2010 was a phenomenal year for Carlos Gonzalez, a true breakout season. He led the league in batting average (.336), hits (197), and total bases (351) while putting up 6.5 fWAR. On defense, he prowled the outfield with speed and grace, firing his laser of a left arm if baserunners were foolish. Gonzalez finished 3rd in NL MVP voting and won both a Gold Glove and a Silver Slugger. Whenever you needed it most, CarGo had your tacos right here.
During the off-season, Gonzalez signed a 7 year, $80 million extension to keep himself in Denver through much of his prime, leading Rockies fans to imagine a multi-championship team lead by its 3 O's.
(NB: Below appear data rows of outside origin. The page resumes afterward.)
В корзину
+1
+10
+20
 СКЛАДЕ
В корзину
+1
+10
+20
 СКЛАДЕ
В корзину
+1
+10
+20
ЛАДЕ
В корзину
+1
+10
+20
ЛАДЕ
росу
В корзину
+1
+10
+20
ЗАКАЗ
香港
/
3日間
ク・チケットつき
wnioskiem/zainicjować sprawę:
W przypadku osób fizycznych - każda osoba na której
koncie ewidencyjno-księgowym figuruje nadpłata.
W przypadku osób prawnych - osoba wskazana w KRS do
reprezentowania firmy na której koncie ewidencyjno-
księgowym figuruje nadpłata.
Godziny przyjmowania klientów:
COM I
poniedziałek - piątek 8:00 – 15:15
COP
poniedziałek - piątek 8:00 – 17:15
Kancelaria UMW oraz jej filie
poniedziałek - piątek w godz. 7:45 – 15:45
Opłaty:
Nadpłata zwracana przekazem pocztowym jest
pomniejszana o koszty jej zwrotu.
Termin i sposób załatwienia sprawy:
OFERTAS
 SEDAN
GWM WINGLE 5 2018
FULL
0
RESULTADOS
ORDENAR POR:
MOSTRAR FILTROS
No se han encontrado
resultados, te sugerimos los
In other words, expectations for 2011 for CarGo were pretty astronomical. It's safe to say that Carlos Gonzalez's 2011 didn't live up to those expectations -- but to be honest, very few players on the Rockies did, and CarGo would have come close if he weren't injured during the season's second half.
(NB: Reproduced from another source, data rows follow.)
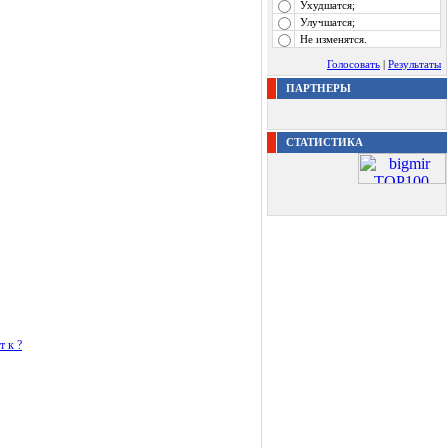
Ухудшатся;
Улучшатся;
Не изменятся.
Голосовать
|
Результаты
ПАРТНЕРЫ
СТАТИСТИКА
т к ?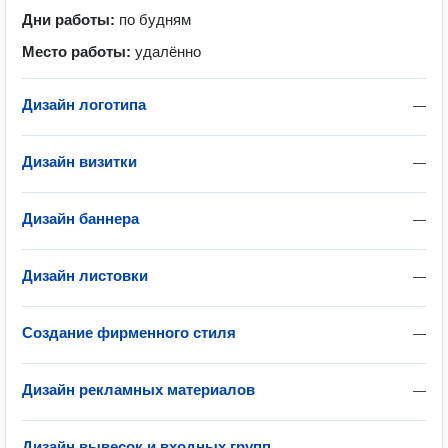
Дни работы:
по будням
Место работы:
удалённо
Дизайн логотипа
—
Дизайн визитки
—
Дизайн баннера
—
Дизайн листовки
—
Создание фирменного стиля
—
Дизайн рекламных материалов
—
Дизайн вывесок и входных групп
—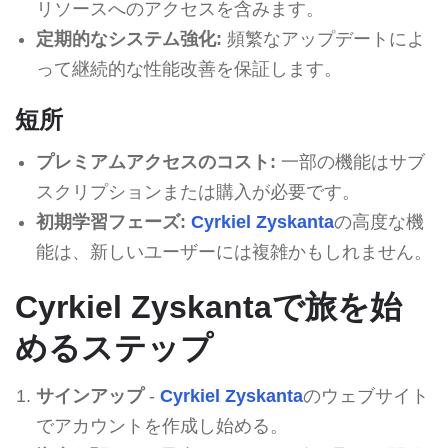
リソースへのアクセスを含みます。
定期的なシステム強化:
頻繁なアップデートによ
って継続的な性能改善を保証します。
短所
プレミアムアクセスのコスト:
一部の機能はサブ
スクリプションまたは購入が必要です。
初期学習フェーズ:
Cyrkiel Zyskanta
の高度な機
能は、新しいユーザーには複雑かもしれません。
Cyrkiel Zyskantaで旅を始
めるステップ
サインアップ
-
Cyrkiel Zyskanta
のウェブサイト
でアカウントを作成し始める。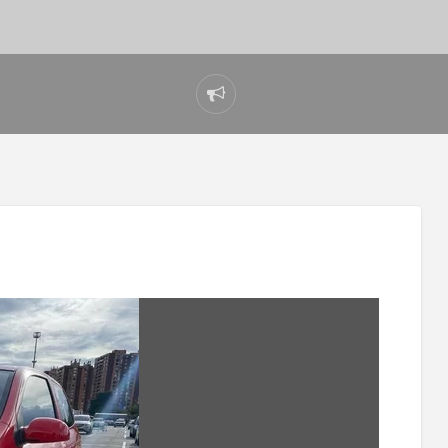
Reportar
problema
Fellow young star Troy Tulowitzki was supposed to be the slow starter, but it was CarGo who struggled early on, hitting just .228/.277/.304 in the season's first month. As the weather improved, Gonzalez found his groove -- eventually finishing the first half with a line of .292/.359/.491. After April, Gonzalez didn't have another subpar month at the plate, but unfortunately he didn't come to the plate nearly enough in the second half.
Gonzalez injured his right wrist while running into a wall trying to make a catch in July, then aggravated the injury multiple times over the next couple of months. His all-out style is one of the things that fans love about him, but it's largely what kept him off the field for 37 games in 2011.
On a rate basis, CarGo's final 2011 numbers (.295/.363/.526, 26 HR, 92 RBI, 20 SB) are pretty impressive, especially when you consider that he played most of the second half with a hurt wrist, only reaching 542 PAs on the year. If he were healthy, replicating his 2010 stats could have been a plausible scenario. Despite his sterling rep as an outfielder (he sure passes my eye test), neither Baseball-Reference nor Fangraphs rated Gonzalez's defense as a positive, so it was definitely interesting to see that he was worth 4.1 fWAR but only 2.6 rWAR.Rating: B+
Gonzalez, even in an injury-plagued season, was a well above average middle of the order threat for the Rockies who played good defense (suck it, computers!). He wasn't an elite player, which is why the A eludes him, but it was still a pretty darn good "down" year.
2012: I fully expect CarGo to be an absolute beast in 2012 (30-30, GG, SS, his first All-Star appearance), but I will stop short of guaranteeing it (you're welcome). After all, Gonzalez does play with reckless abandon -- and being in the wrong place at the wrong time could derail great promise.